By the Chinese Remainder Theorem, since $2^{272} \cdot r > 2^{514}$ exceeds the maximum possible value, the equation must hold in integers, and thus modulo $q$. More details on this relation are in RELATIONS.md.

Witness Trace Structure

The Translator circuit has 81 witness columns, organized into:

• 4 columns: EccOpQueue transcript ($\texttt{op}, P_x, P_y, z_1, z_2$ encoded across 2 rows)
• 13 columns: Limb decompositions (68-bit limbs for non-native arithmetic)
• 64 columns: Microlimb decompositions (14-bit microlimbs for range constraints)

The circuit operates on a 2-row cycle structure. Each EccOpQueue entry occupies exactly 2 rows:

• Row $2i$ (Even rows): Computation rows where the non-native field relation is actively checked
• Row $2i+1$ (Odd rows): Data storage rows that hold values accessed via shifts

While enforcing constraints on the even rows, we can access values from the "next" row (which is odd) using shifted column polynomials.
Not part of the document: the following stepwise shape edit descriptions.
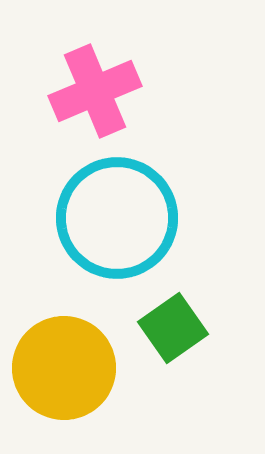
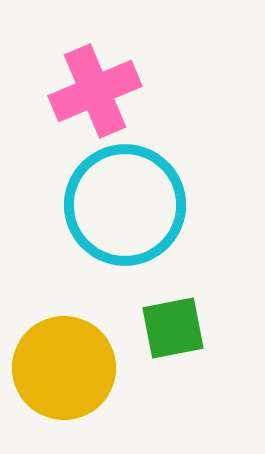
cyan circle: moved 8 px right, 13 px up
green square: rotated 24 degrees clockwise
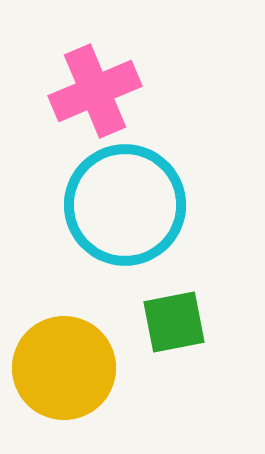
green square: moved 1 px right, 6 px up
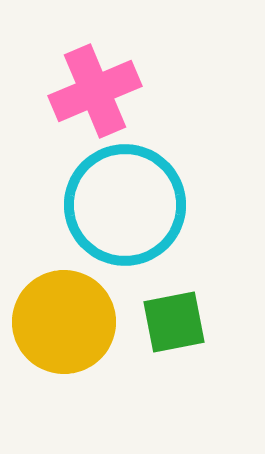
yellow circle: moved 46 px up
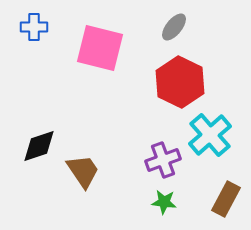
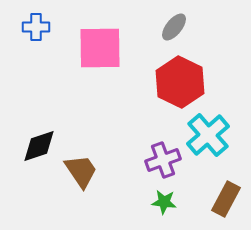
blue cross: moved 2 px right
pink square: rotated 15 degrees counterclockwise
cyan cross: moved 2 px left
brown trapezoid: moved 2 px left
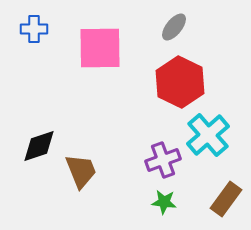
blue cross: moved 2 px left, 2 px down
brown trapezoid: rotated 12 degrees clockwise
brown rectangle: rotated 8 degrees clockwise
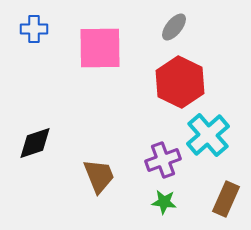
black diamond: moved 4 px left, 3 px up
brown trapezoid: moved 18 px right, 5 px down
brown rectangle: rotated 12 degrees counterclockwise
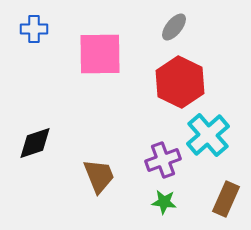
pink square: moved 6 px down
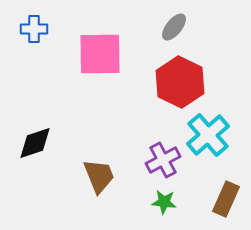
purple cross: rotated 8 degrees counterclockwise
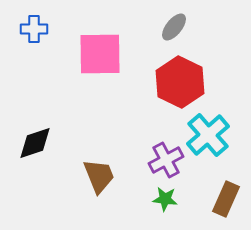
purple cross: moved 3 px right
green star: moved 1 px right, 3 px up
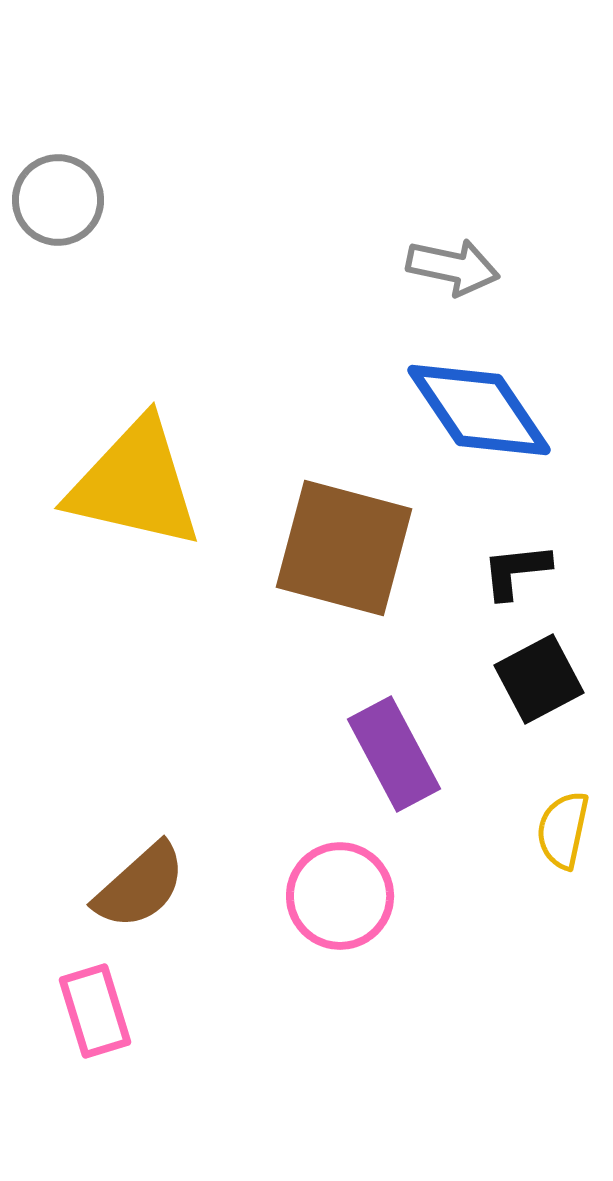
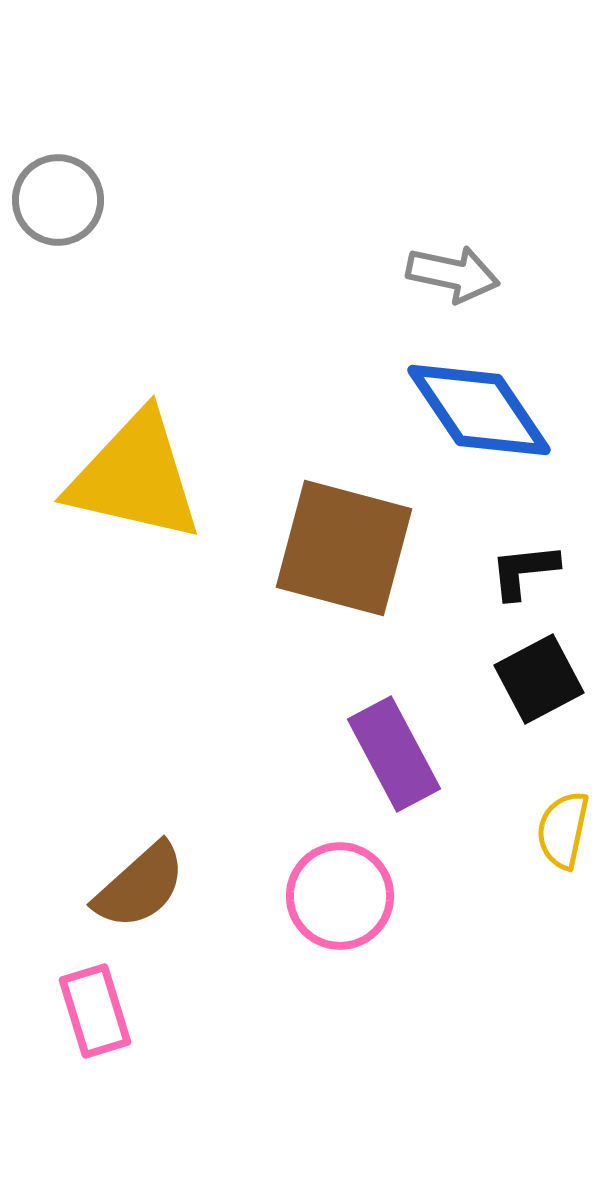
gray arrow: moved 7 px down
yellow triangle: moved 7 px up
black L-shape: moved 8 px right
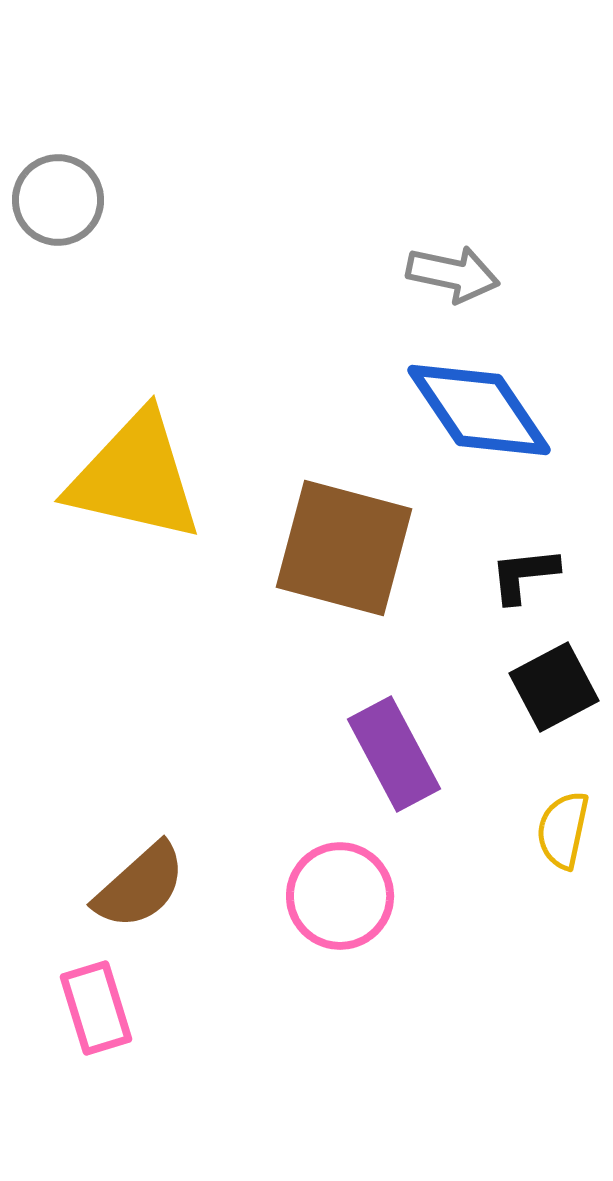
black L-shape: moved 4 px down
black square: moved 15 px right, 8 px down
pink rectangle: moved 1 px right, 3 px up
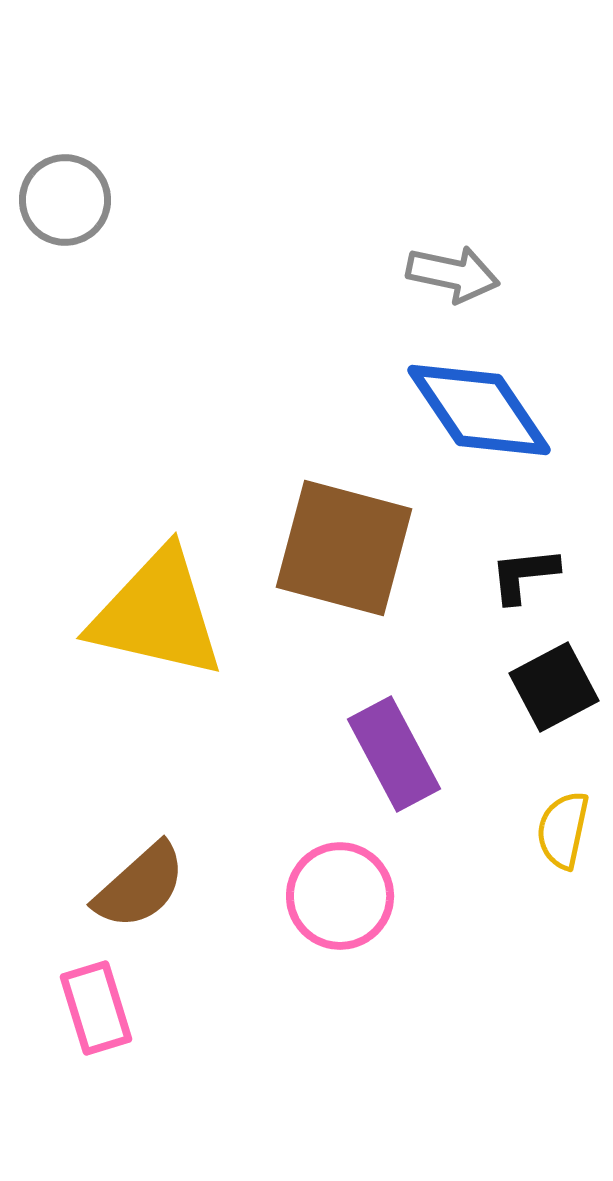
gray circle: moved 7 px right
yellow triangle: moved 22 px right, 137 px down
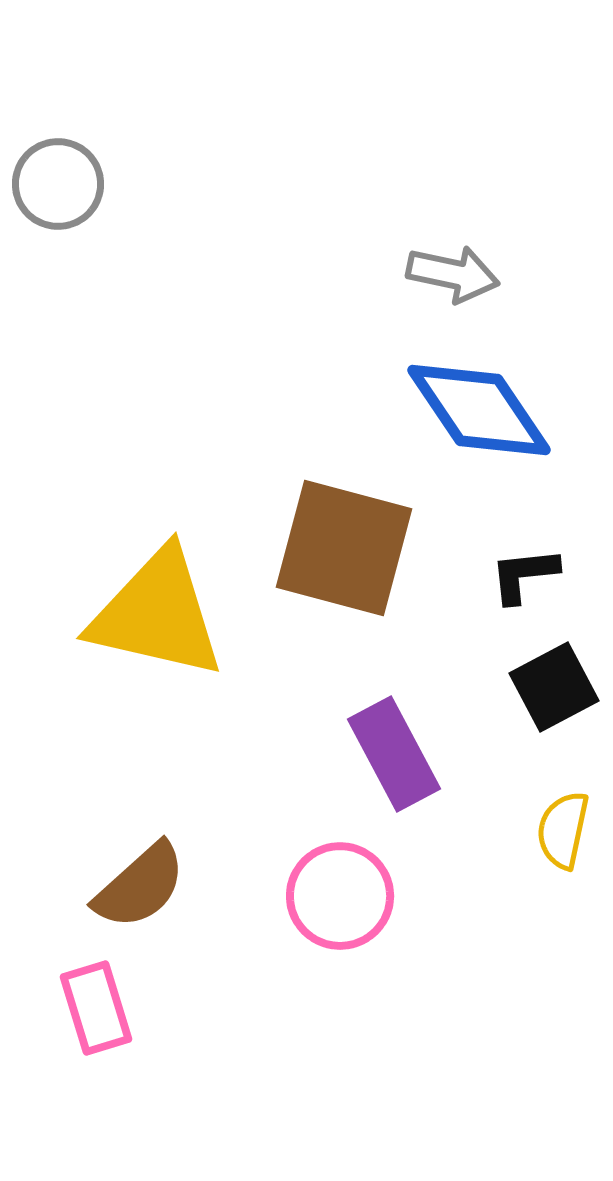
gray circle: moved 7 px left, 16 px up
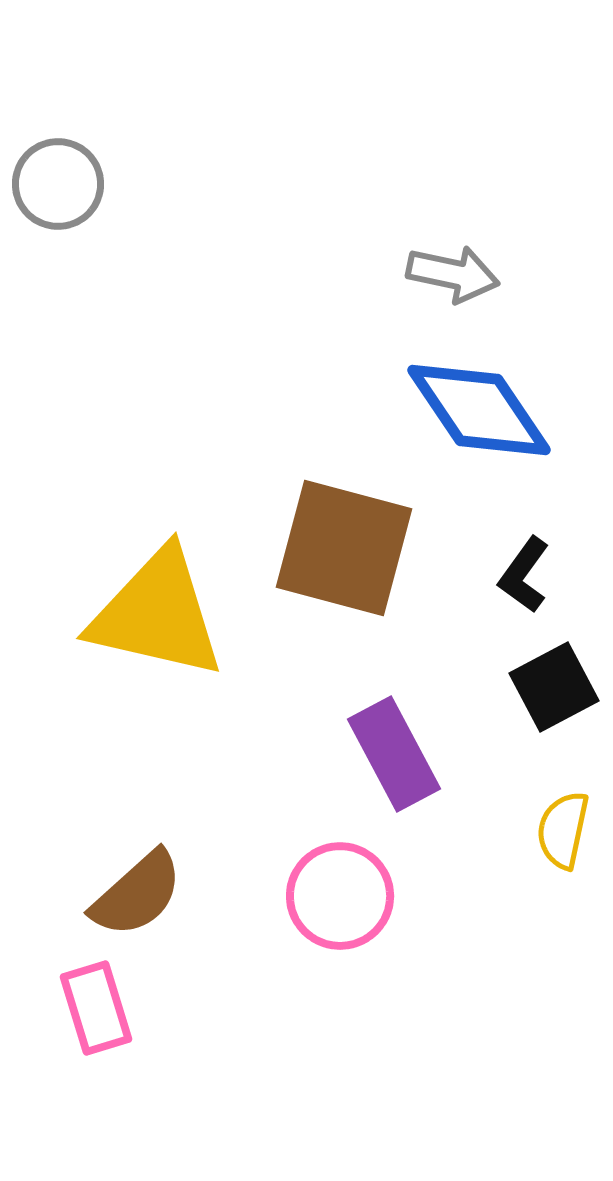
black L-shape: rotated 48 degrees counterclockwise
brown semicircle: moved 3 px left, 8 px down
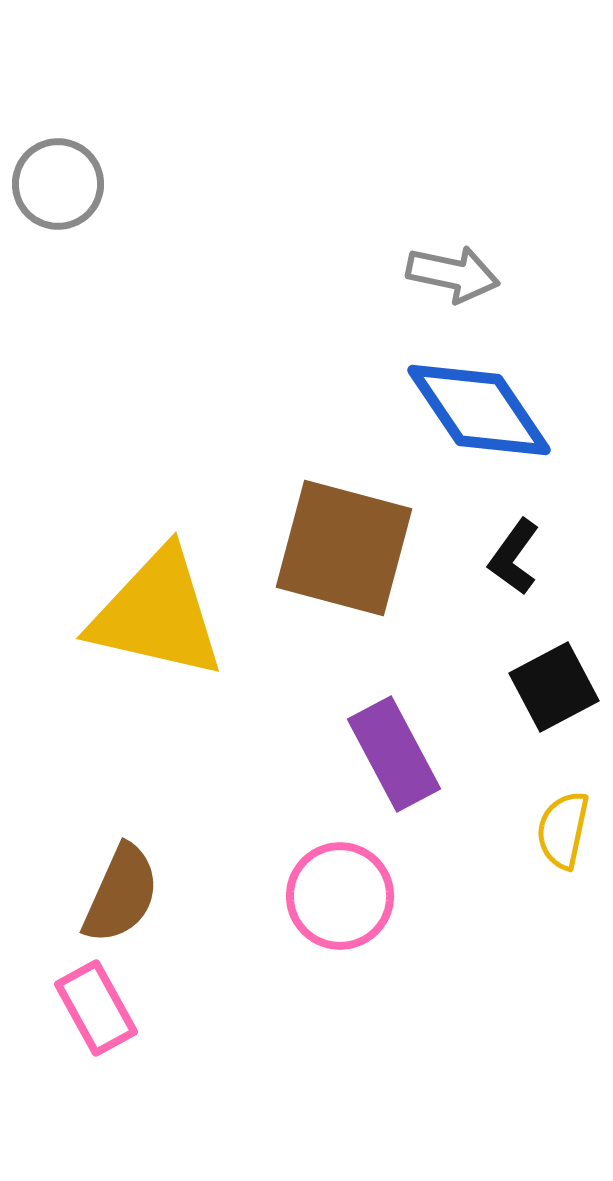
black L-shape: moved 10 px left, 18 px up
brown semicircle: moved 16 px left; rotated 24 degrees counterclockwise
pink rectangle: rotated 12 degrees counterclockwise
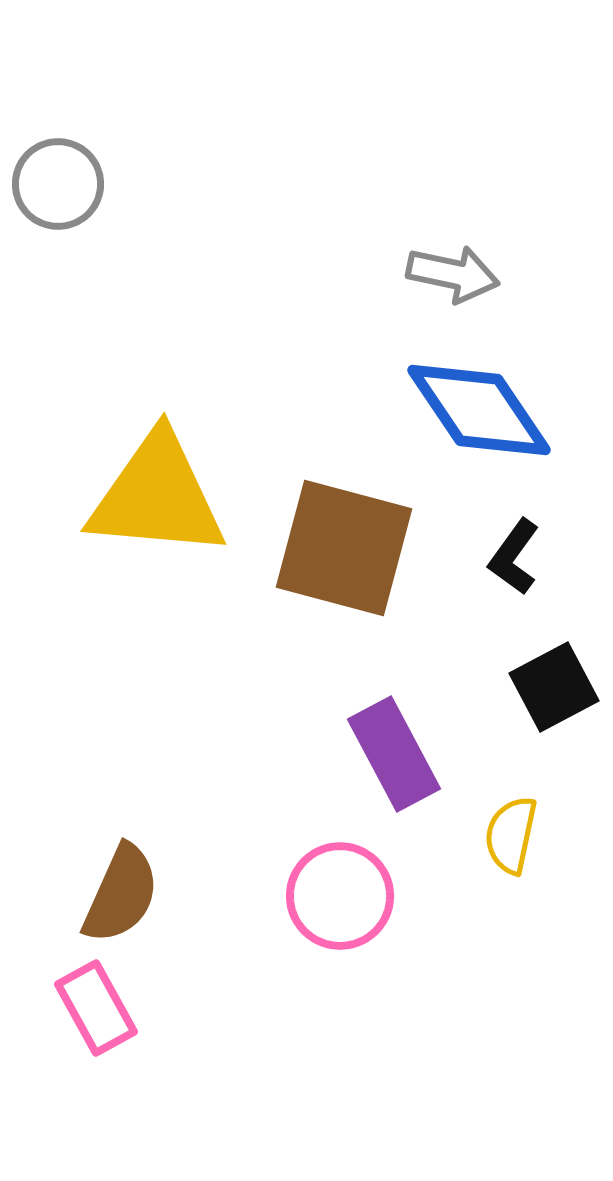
yellow triangle: moved 118 px up; rotated 8 degrees counterclockwise
yellow semicircle: moved 52 px left, 5 px down
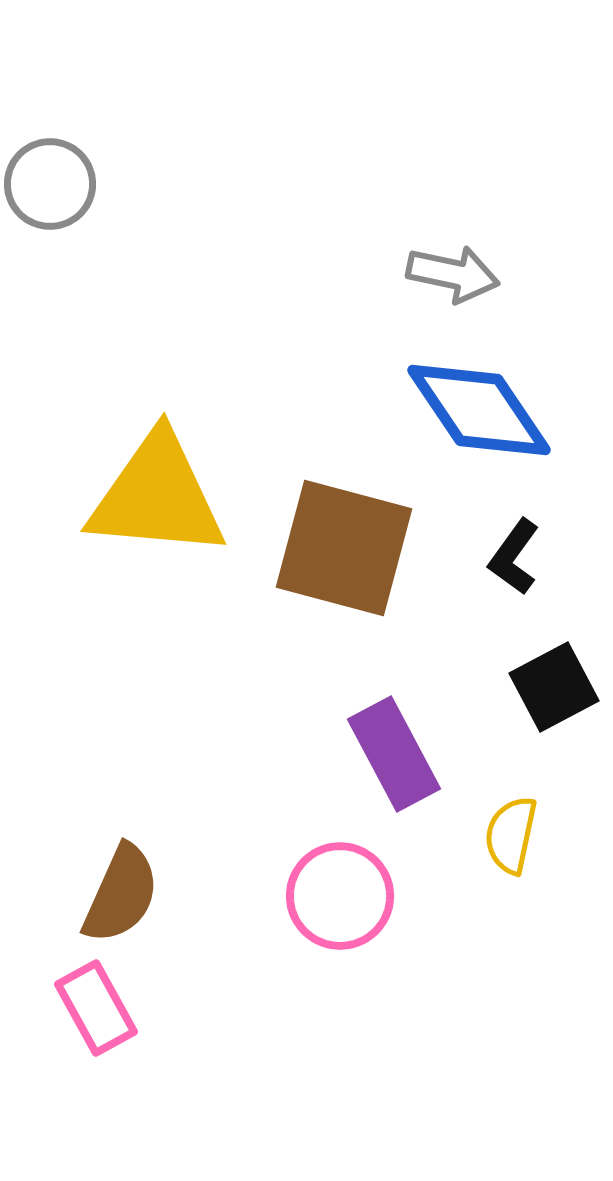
gray circle: moved 8 px left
As hinted earlier, the "previous" accumulator value needed for computation is stored at odd row $(2i+1)$. This value becomes the "current" accumulator for the next even row $(2i+2)$:

Operation index	$0$	$1$	$\quad \dots \quad$	$(n-2)$	$(n-1)$
Current accumulator	$\textcolor{violet}{\text{acc}_{n-1}}$	$\textcolor{brown}{\text{acc}_{n-2}}$	$\quad \dots \quad$	$\textcolor{lightgreen}{\text{acc}_{1}}$	$\textcolor{orange}{\text{acc}_{0}}$
Previous accumulator	$\textcolor{brown}{\text{acc}_{n-2}}$	$\textcolor{grey}{\text{acc}_{n-3}}$	$\quad \dots \quad$	$\textcolor{orange}{\text{acc}_{0}}$	$0$

1. EccOpQueue Transcript Columns (4 columns)

These columns directly represent the EccOpQueue transcript:

Column Name	Even Row $(2i)$	Odd Row $(2i+1)$	Description
OP	$\texttt{op} \in 0, 3, 4, 8